Comstock Holding Companies, Inc., incorporated in 2004 as a Delaware corporation, is a multi-faceted asset management and services company primarily focused in the Washington, D.C. Metropolitan Statistical Area. In 2018, the Company made a strategic decision to transform its operating platform from being primarily focused on developing on-balance sheet, for-sale, homebuilding projects to being focused on commercial and residential asset management and real estate related services. On April 30, 2019 the Company announced the exit from the homebuilding business. The Company now operates through five primarily real estate focused subsidiaries – CDS Asset Management, LC (“CAM”), Comstock Residential Management, LC, Comstock Commercial Management, LC, Park X Management, LC and Comstock Environmental Services, LC (“CES”). The Company’s homebuilding operations are presented in Discontinued Operations (see Note 19 – Discontinued Operations). References in these Consolidated Financial Statements to “Comstock,” “Company”, “we,” “our” and “us” refer to Comstock Holding Companies, Inc. together in each case with our subsidiaries unless the context suggests otherwise.

Liquidity Developments

We finance our Asset management and Real Estate Services operations, capital expenditures, and business acquisitions with internally generated funds, borrowings from our credit facilities and long-term debt.

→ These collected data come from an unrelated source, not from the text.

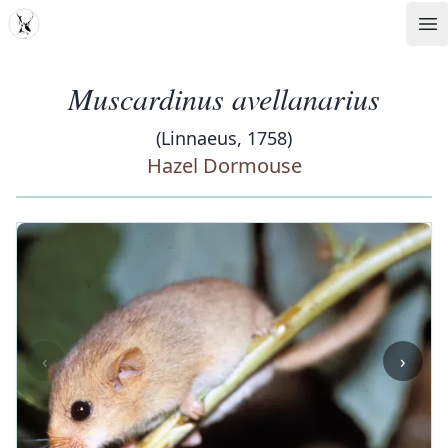
MDD
Op
Muscardinus avellanarius
(Linnaeus, 1758)
Hazel Dormouse
‹
›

Pursuant to the Master Transfer Agreement (“MTA”), the Company transferred to Comstock Development Services, LC (“CDS”), an entity owned and controlled by the Company’s Chief Executive Officer, its Class A membership interests in Investors X, the entity owning the Company’s residual homebuilding operations in exchange for certain residual cash flows over the next three years (“Investors X”). Refer to Note 13 – Consolidation of Variable Interest Entities for further discussion regarding the accounting related to discontinued operations. The associated debt obligations were also transferred to CDS. See Note 9 in the accompanying Consolidated Financial Statements for more details on our debt and credit facilities.

At December 31, 2019, $5.7 million of our notes payable to affiliates were set to mature prior to the end of 2020. These funds were primarily obtained from entities wholly owned by our Chief Executive Officer, and the Company. On March 19, 2020, the Company entered into a $10 million revolving line of credit agreement with CDS with an initial term of five years. See Note 21 – Subsequent Events for additional information about the transaction.